La bestia tan solo tiene ojos para su presa. Ni siquiera piensa tratar de destriparla con sus garras traseras, simplemente la aplastará con las fauces y dejará que su saliva ácida la deshaga, como un trozo de papel en un charco. Por suerte para Marx, jamás llega a cumplir su objetivo. La armadura pesada pilotada por su compañera de fechorías y aventuras golpea contra el costado de la bestia e interrumpe la letal acometida.

 

La hoja electrocargada empuñada por Veronika traspasa una de las placas de hueso del flanco, debilitada por los proyectiles de la gatling de su compañero. Un chorro de sangre ácida de brillante color amarillo surge a presión de la herida. El monstruo vuelve a rugir, esta vez mezclando la sorpresa con el dolor. Verónika libera la espada de un tirón, evitando la rociada de fluido corrosivo. Afianza ambos pies en el suelo, presta a lanzar un nuevo tajo, pero la criatura ha perdido cualquier interés en continuar la lucha.

 

Ninguna presa vale tanto esfuerzo, piensa el monstruo, poco acostumbrado a luchar contra su comida. Despega de un potente salto, desplegando las enormes alas capaces de eclipsar el sol.
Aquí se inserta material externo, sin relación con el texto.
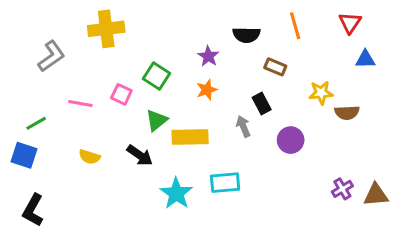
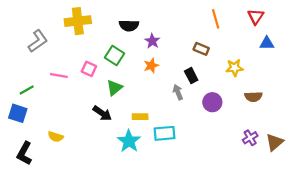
black semicircle: (246, 35) -> (129, 26), moved
brown semicircle: (347, 113) -> (253, 97), moved
yellow rectangle: (190, 137) -> (140, 117), moved, size x0.6
yellow semicircle: (89, 157) -> (56, 137), moved
brown triangle: (376, 195) -> (275, 142), turned -36

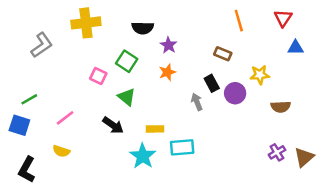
pink line: (59, 76) -> (65, 118), moved, turned -48
green triangle: (114, 88) -> (127, 97), turned -42
purple circle: (212, 102) -> (235, 93), moved

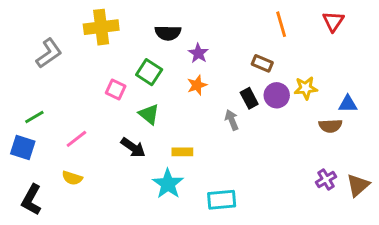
blue triangle: (295, 48) -> (348, 104), moved
purple circle: (235, 93) -> (277, 95), moved
cyan rectangle: (182, 147) -> (222, 200), moved

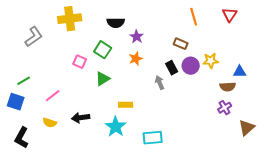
green triangle: (149, 114) -> (103, 79), turned 49
black arrow: (133, 148) -> (81, 118), moved, turned 138
purple cross: (326, 179) -> (225, 108), moved

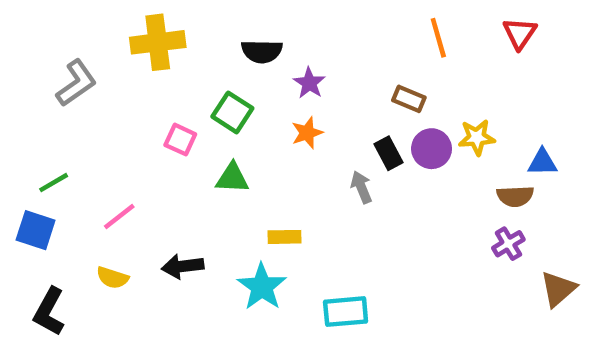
green triangle: (103, 79) -> (232, 178), turned 35

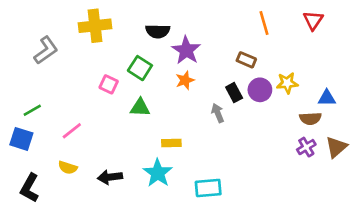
purple star: (309, 83) -> (186, 50), size x1.5
black arrow: (183, 266) -> (110, 177), moved
brown triangle: (558, 289) -> (336, 147), moved

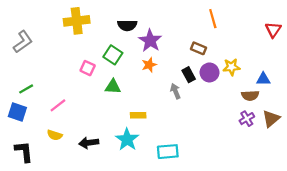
red triangle: (313, 20) -> (273, 30), moved
gray L-shape: (46, 50) -> (23, 42), moved
black L-shape: (30, 188) -> (24, 152), turned 145

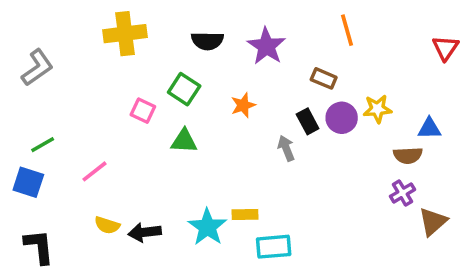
purple star: (150, 41) -> (266, 46), moved
yellow rectangle: (138, 115) -> (245, 214), moved
brown triangle: (271, 119) -> (433, 222), moved
yellow semicircle: (55, 135) -> (107, 225), moved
Sin armas de largo alcance, Verónika tan solo puede observar como se pierde entre el entramado de puentes y viaductos cubiertos de vegetación que comunican los ruinosos rascacielos de Ferroburgo.

 

Marx se acerca a ella cojeando, los servos de su pierna chirrían de manera lastimosa. Le da una palmada en la espalda. Cualquier otro agradecimiento es innecesario, se han salvado mutuamente la vida mas veces de las que se puede contar.

– Ese es uno de Los Seis. Creo que lo llaman Mbaya Damu entre los cazadores de Muro Gris. Si lo hubieses abatido te habrías ganado un lugar en las leyendas.

Verónica responde de forma enigmática al tono burlón de su compañero, sin rastro de humor:

– ¿No te has dado cuenta, Marx? No se puede matar a un dragón.